Dunno what you’re reading, but it sounds ridiculous because it actually is.

cool and thank you. i get popsicles sometimes, they’re about 50 cents, and i tell myself i can spend my daily food money however i want to, so when i have a little extra, i’ll get a popsicle. or i’ll make a half litre of pudding sometimes (~20 cents for pudding powder, 70 cents for a half litre of milk) because it’s really filling and yummy and warms me up in the winter. (i eat it hot). i also make potato chips. my friend gave me one of those slicer things that slices the vegetables really thin, so i slice the potato and lay it out so it doesn’t overlap and i sprinkle it with salt and spices and put it in the oven for 5-10 minutes and then i have potato chips for 2 cents instead of potato chips for $1.

it seems (from the internet) like in america there are a lot of cheap convenience foods, which is why the poor there rely on them as staples. here, healthy foods tend to be cheap and convenience foods are seen as luxuries and can cost as much as an average priced restaurant meal.

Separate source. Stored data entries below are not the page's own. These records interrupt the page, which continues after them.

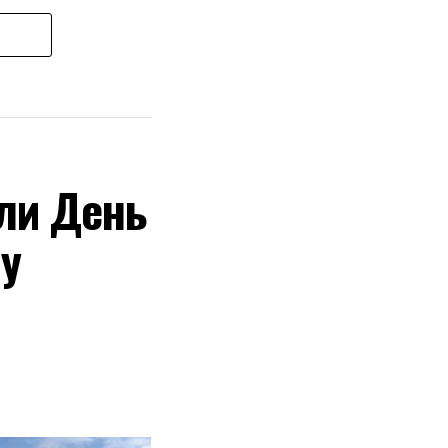
ли День
у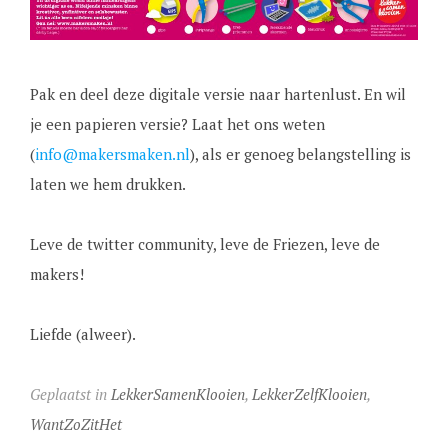
Pak en deel deze digitale versie naar hartenlust. En wil
je een papieren versie? Laat het ons weten
(
info@makersmaken.nl
), als er genoeg belangstelling is
laten we hem drukken.
Leve de twitter community, leve de Friezen, leve de
makers!
Liefde (alweer).
Geplaatst in
LekkerSamenKlooien
,
LekkerZelfKlooien
,
WantZoZitHet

and it seems like neither way is the good way. for disability related reasons i would love to have something i could just put in the microwave  or take it out of its package and put it in the oven for 10 minutes (frozen pizza). but due to the price (and also due to figuring out that gluten was why my stomach hurt everytime i ate, which means there aren’t any frozen pizzas i could even theoretically eat) i have to make most things from scratch. and if i have a migraine and can’t really cook that day, there’s not much i can do about it. or if my brain isn’t working well and it’s too hard to hold onto all the steps involved in boiling water without sticking my hand in it…well that sucks. so it would be really nice to have access to cheap, tv dinner type things that don’t cost $5 each.

but poor people in america, they should be able to have fresh vegetables and fruit and milk. they shouldn’t have to buy a big tub of cheap ice cream because it’s the cheapest way to get their daily calorie needs satisfied. neither way is good.

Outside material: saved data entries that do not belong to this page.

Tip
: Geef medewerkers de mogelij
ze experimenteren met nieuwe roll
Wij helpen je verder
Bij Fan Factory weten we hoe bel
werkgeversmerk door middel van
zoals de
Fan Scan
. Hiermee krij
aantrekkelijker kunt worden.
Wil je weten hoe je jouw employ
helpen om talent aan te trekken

i went and looked in my browser history.

here’s an example of “cheap food for $10/meal”:

http://www.ivillage.ca/food/recipes/cheap-eats-10-delicious-dinners-under-10

this one was the England one I mentioned that seemed relevant to actual poor people: http://agirlcalledjack.com/

also:

http://busycooks.about.com/od/inexpensiverecipes/Inexpensive_Recipes_Meals_under_10_Cheap_and_Easy_Cooking.htm

http://www.seriouseats.com/2013/08/cheap-meals-recipes-for-under-ten-dollars.html

but the title of my post was inspired by http://glutenfreeonashoestring.com/ which doesn’t say “cheap meals for $10”, she doesn’t tally up the prices for each entry, but i guess it’s supposed to be cheaper than something. what i’m not sure. i follow the blog because maybe someday some of it will be useful for me, but most of it is way out of my financial league. for me, gluten free on a shoestring is corn flour ($1/kg) and otherwise just eating naturally gluten free stuff like potatoes and rice. i really do like that blog, with the pretty pictures of all the nice foods, but almost every post on there makes me jealous!

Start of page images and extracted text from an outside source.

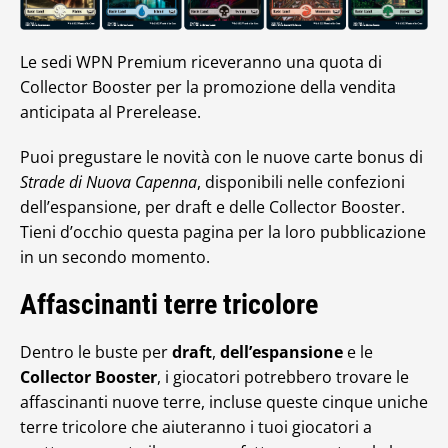
Le sedi WPN Premium riceveranno una quota di
Collector Booster per la promozione della vendita
anticipata al Prerelease.
Puoi pregustare le novità con le nuove carte bonus di
Strade di Nuova Capenna
, disponibili nelle confezioni
dell’espansione, per draft e delle Collector Booster.
Tieni d’occhio questa pagina per la loro pubblicazione
in un secondo momento.
Affascinanti terre tricolore
Dentro le buste per
draft
,
dell’espansione
e le
Collector Booster
, i giocatori potrebbero trovare le
affascinanti nuove terre, incluse queste cinque uniche
terre tricolore che aiuteranno i tuoi giocatori a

$10 for four servings (which those meals are) isn’t terribly expensive for dinner if (and only if) you’re including meat, but it’s far from shoestring. On the other hand, it’s only about as hard to wrap my brain around the idea of $2.50/meal being “shoestring” as it is the idea of ground beef costing $15/kilo. (I went and checked and the ground beef we just bought was $8.15/kilo.)

(We’re still clinging to middle class thus far, so I don’t have the prices of every food I eat regularly memorised, but from what I know the six or seven non-dinner foods* I eat a day are usually in the range of ~40 – 80c each. (Or, for some context, ~2.3 – 4.7 minutes of minimum wage work.))

*I’m much better with many smaller meals than few larger ones. They’re more like snacks.